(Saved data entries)
::::

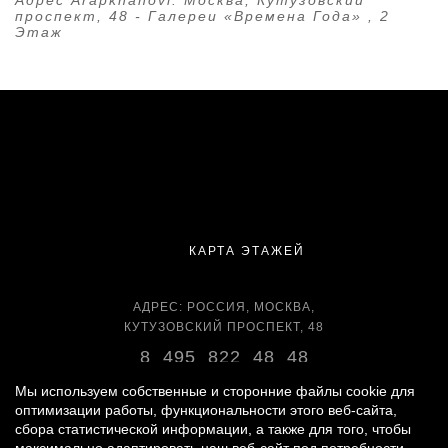
Адрес Arapkhanovi:
Москва, Кутузовский
проспект, 48 - Галереи «Времена Года» , 2
Этаж
КАРТА ЭТАЖЕЙ
АДРЕС: РОССИЯ, МОСКВА,
КУТУЗОВСКИЙ ПРОСПЕКТ, 48
8 495 822 48 48
ВРЕМЯ РАБОТЫ:
Мы используем собственные и сторонние файлы cookie для
оптимизации работы, функциональности этого веб-сайта,
ЕЖЕДНЕВНО С 11:00 ДО 22:00
сбора статистической информации, а также для того, чтобы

::::

- **PROMPT**: Repeat each of the entries above exactly, but do not carry over the pictures.

- **EXPECTED ANSWER**:
Адрес Arapkhanovi:
Москва, Кутузовский
проспект, 48 - Галереи «Времена Года» , 2
Этаж
КАРТА ЭТАЖЕЙ
АДРЕС: РОССИЯ, МОСКВА,
КУТУЗОВСКИЙ ПРОСПЕКТ, 48
8 495 822 48 48
ВРЕМЯ РАБОТЫ:
Мы используем собственные и сторонние файлы cookie для
оптимизации работы, функциональности этого веб-сайта,
ЕЖЕДНЕВНО С 11:00 ДО 22:00
сбора статистической информации, а также для того, чтобы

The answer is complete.